Trees for scholarship

Trees are an integral part of education. They provide pencils to write with and paper to write on. And of course, trees are studied in science classes.

But at Dartmouth, trees are not only part of our education, they also pay for it.

Every year the College harvests between 7,500 and 9,000 cords of wood from the second College Grant and then sells the logs commercially, according to Lyn Hutton, the College's vice-president and treasurer.

Hutton said the College nets a profit of $60,000 to $80,000 a year from the wood sales. The money goes into the operating budget of the College.

"The money we receive from the wood sale is not earmarked," she said. "It's unrestricted money that is added into the operating budget."

A large part of the operating budget supports scholarships, Hutton said. The money from the sale of the wood also funds recreational programs supported by the Dartmouth Outing Club, she said.

"If we increase the net revenue, then we increase the net amount for scholarships," she said.

But Outdoor Programs Director Earl Jette said the best part about this process is that it is "100 percent environmentally sound."

"We follow a prescribed management plan that allows to harvest a certain volume of wood each year without diminishing the amount that's growing," he said.

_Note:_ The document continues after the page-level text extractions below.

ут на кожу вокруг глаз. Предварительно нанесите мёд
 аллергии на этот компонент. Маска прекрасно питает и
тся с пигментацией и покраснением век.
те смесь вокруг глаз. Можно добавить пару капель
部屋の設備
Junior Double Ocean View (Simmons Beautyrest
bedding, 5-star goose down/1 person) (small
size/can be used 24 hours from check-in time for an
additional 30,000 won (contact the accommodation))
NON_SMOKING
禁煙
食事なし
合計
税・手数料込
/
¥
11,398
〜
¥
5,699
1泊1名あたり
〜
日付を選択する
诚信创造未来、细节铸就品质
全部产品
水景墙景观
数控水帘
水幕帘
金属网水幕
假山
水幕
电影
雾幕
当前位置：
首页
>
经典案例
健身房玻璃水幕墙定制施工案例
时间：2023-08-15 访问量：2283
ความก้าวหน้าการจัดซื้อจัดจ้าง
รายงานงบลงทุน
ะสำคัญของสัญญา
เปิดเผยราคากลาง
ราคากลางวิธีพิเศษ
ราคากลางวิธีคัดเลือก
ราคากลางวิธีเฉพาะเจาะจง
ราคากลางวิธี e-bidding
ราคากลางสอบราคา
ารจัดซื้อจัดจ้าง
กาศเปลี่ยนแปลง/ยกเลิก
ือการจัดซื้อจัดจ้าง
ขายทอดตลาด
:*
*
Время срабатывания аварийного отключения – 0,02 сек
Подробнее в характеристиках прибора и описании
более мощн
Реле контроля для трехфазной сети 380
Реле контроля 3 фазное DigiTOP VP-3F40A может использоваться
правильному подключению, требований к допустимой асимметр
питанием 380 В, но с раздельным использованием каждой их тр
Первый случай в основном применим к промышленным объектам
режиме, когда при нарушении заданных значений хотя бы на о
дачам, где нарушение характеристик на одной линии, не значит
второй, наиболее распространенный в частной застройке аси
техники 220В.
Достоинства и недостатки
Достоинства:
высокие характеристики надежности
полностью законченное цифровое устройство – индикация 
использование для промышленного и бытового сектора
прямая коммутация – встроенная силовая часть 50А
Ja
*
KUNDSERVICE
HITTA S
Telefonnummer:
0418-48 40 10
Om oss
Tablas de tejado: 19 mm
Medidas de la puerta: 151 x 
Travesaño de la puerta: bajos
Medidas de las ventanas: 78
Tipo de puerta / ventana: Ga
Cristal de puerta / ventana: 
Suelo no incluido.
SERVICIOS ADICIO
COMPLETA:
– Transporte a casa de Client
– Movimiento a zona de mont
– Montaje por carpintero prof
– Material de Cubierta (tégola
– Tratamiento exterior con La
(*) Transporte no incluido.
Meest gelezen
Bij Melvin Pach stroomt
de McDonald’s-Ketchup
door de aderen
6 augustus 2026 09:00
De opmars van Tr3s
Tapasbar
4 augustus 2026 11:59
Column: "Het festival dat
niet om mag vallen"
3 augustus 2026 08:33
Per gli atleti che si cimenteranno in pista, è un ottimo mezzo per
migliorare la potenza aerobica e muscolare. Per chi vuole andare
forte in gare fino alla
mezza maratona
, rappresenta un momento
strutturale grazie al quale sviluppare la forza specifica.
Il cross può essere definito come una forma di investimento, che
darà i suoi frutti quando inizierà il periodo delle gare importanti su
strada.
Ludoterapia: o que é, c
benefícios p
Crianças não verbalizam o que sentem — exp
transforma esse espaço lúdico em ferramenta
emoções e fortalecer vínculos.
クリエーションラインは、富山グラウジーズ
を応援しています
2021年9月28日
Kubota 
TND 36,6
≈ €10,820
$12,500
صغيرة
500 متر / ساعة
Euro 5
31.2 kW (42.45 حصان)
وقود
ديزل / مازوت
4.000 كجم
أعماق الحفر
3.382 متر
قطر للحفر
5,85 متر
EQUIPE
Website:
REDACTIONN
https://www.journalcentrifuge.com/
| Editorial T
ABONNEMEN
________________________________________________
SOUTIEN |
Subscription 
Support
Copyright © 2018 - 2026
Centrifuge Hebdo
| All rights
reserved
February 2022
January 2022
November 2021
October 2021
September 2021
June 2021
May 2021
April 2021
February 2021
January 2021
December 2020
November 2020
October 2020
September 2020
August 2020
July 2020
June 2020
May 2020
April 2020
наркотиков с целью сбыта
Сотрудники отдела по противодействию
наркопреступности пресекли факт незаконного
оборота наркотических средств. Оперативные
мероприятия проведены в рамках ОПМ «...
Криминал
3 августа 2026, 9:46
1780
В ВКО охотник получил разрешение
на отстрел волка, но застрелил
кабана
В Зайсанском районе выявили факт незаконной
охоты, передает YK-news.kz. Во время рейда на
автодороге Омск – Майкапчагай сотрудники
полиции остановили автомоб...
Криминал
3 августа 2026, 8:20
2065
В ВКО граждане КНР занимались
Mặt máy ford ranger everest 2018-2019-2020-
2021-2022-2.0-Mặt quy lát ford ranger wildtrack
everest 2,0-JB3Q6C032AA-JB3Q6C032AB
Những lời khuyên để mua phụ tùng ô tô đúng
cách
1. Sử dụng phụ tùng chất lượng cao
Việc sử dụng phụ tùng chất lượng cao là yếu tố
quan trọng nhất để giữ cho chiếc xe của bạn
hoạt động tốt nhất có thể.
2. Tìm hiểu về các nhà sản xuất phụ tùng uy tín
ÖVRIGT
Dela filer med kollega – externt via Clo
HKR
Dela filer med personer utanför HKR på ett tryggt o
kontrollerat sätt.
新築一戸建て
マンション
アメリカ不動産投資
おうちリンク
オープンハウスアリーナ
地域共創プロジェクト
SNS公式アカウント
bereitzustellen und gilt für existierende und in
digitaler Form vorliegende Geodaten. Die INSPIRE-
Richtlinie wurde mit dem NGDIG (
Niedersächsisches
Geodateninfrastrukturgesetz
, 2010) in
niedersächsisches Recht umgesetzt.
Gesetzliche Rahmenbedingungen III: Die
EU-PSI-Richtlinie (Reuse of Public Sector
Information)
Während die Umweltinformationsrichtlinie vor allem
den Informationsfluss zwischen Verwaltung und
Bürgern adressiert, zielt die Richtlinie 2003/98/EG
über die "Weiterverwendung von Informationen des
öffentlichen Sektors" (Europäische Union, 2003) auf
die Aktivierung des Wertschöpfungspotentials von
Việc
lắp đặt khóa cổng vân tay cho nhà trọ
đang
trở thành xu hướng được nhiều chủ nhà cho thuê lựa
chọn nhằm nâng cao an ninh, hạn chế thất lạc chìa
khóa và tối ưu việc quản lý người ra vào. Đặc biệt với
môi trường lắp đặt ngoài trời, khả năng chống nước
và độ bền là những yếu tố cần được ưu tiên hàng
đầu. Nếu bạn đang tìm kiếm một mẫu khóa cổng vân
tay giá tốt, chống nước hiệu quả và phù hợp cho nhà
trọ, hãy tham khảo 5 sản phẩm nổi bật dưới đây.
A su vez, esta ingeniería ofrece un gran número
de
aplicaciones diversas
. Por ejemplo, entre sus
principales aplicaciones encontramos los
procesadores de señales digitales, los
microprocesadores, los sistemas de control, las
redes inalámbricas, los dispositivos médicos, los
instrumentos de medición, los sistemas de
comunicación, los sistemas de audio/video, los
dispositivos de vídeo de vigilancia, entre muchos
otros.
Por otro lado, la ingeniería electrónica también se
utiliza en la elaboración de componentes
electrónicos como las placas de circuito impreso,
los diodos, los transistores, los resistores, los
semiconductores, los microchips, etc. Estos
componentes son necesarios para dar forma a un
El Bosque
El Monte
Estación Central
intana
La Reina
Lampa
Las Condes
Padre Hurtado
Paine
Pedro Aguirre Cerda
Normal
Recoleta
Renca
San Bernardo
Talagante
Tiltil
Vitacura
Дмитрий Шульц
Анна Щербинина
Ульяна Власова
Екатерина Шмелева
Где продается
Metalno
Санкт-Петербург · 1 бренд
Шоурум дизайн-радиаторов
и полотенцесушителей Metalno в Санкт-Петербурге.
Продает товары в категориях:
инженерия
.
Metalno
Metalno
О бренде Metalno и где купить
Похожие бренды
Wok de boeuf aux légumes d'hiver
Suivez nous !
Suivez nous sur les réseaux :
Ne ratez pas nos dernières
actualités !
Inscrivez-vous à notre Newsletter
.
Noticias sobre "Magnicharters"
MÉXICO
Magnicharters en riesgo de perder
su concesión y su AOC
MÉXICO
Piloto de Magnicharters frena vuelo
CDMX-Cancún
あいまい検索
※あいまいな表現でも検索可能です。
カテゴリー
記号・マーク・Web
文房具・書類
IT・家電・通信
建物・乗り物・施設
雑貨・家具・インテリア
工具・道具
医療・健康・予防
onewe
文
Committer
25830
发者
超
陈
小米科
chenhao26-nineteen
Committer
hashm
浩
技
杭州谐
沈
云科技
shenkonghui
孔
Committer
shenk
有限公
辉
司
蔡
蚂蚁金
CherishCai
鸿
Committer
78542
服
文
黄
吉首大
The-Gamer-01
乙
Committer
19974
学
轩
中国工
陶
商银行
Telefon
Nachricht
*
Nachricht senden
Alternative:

The Second College Grant is a 26,800-acre township in Coos County in Northern New Hampshire. The state donated the land to the College in 1807, according to the DOC.

The grant included a provision that the money gained from the trees must be used to "assist in the education of the youth who shall be indigent and to alleviate the expense for families of this state."

Jette said the forested land of the Grant has many purposes, including recreation and the protection of endangered species.

Kevin Evans, the College's forester, decides which trees get the ax and which ones will leave through another summer.

"I decide through a complex process which trees to cut," Evans said. "I then mark the trees and we hire an outside contractor to cut them down."

The College recently won a stewardship award from the state of New Hampshire, which recognized the College's good management of the land, Jette said.